Seier Mara, Hiller Amie
Northwest Parkinson Disease Research Education and Clinical Center, Portland VA Medical Center, Portland, OR, USA; Department of Neurology, Oregon Health Sciences University, Portland, OR, USA.
Northwest Parkinson Disease Research Education and Clinical Center, Portland VA Medical Center, Portland, OR, USA; Department of Neurology, Oregon Health Sciences University, Portland, OR, USA.
Parkinsonism Relat Disord. 2017 Jul;40:11-17. doi: 10.1016/j.parkreldis.2017.05.007. Epub 2017 May 11.

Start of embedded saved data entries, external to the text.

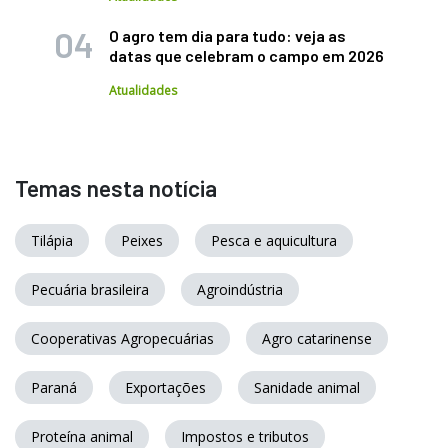
O agro tem dia para tudo: veja as
datas que celebram o campo em 2026
Atualidades
Temas nesta notícia
Tilápia
Peixes
Pesca e aquicultura
Pecuária brasileira
Agroindústria
Cooperativas Agropecuárias
Agro catarinense
Paraná
Exportações
Sanidade animal
Proteína animal
Impostos e tributos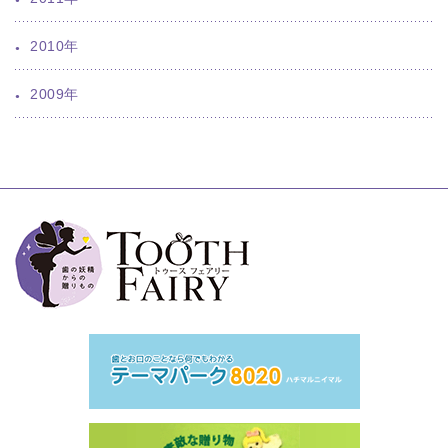
2010年
2009年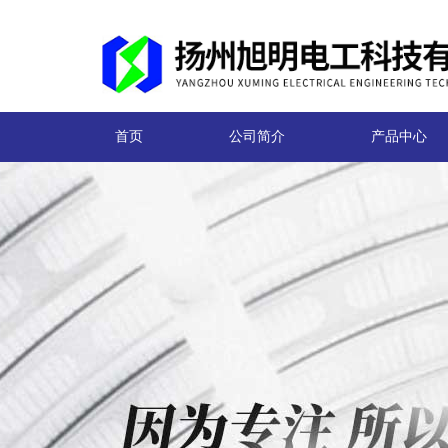
首页
公司简介
产品中心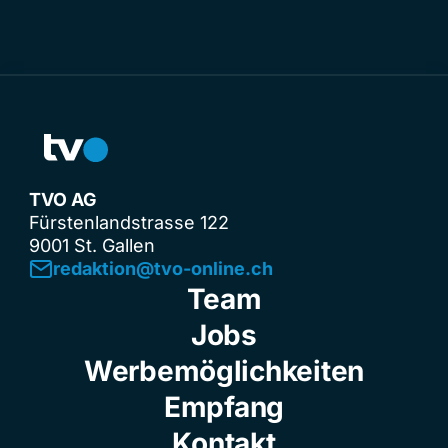
TVO AG
Fürstenlandstrasse 122
9001 St. Gallen
redaktion@tvo-online.ch
Team
Jobs
Werbemöglichkeiten
Empfang
Kontakt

Pregnancy does not often occur in the setting of Parkinson's disease (PD) as the most common age of onset is beyond the childbearing years, yet management of these two conditions is crucial for the health of both mother and child. Here we review treatment data of PD during pregnancy, primarily from case reports and drug registries, and focus on available evidence regarding the pregnancy risks for patient and fetus. Historically, it was reported that many women had worsening of symptoms during pregnancy but this may be because anti-parkinsonian medications were not recommended or were under dosed. Levodopa has the best safety data for use in pregnancy and amantadine should be avoided in women who are pregnant or trying to become pregnant. The data for other pharmacological and surgical treatments is less clear. There is no evidence that women with PD have higher rates of birth or fetal complications.
帕金森病(PD)患者通常不会怀孕,因为其最常见的发病年龄超出了育龄期,但这两种情况的管理对母婴健康都至关重要。在此,我们回顾了孕期帕金森病的治疗数据,主要来自病例报告和药物登记处,并关注有关患者和胎儿妊娠风险的现有证据。从历史上看,有报道称许多女性在怀孕期间症状会加重,但这可能是因为不建议使用抗帕金森药物或用药剂量不足。左旋多巴在孕期使用的安全性数据最佳,孕妇或试图怀孕的女性应避免使用金刚烷胺。其他药物和手术治疗的数据则不太明确。没有证据表明帕金森病女性的分娩或胎儿并发症发生率更高。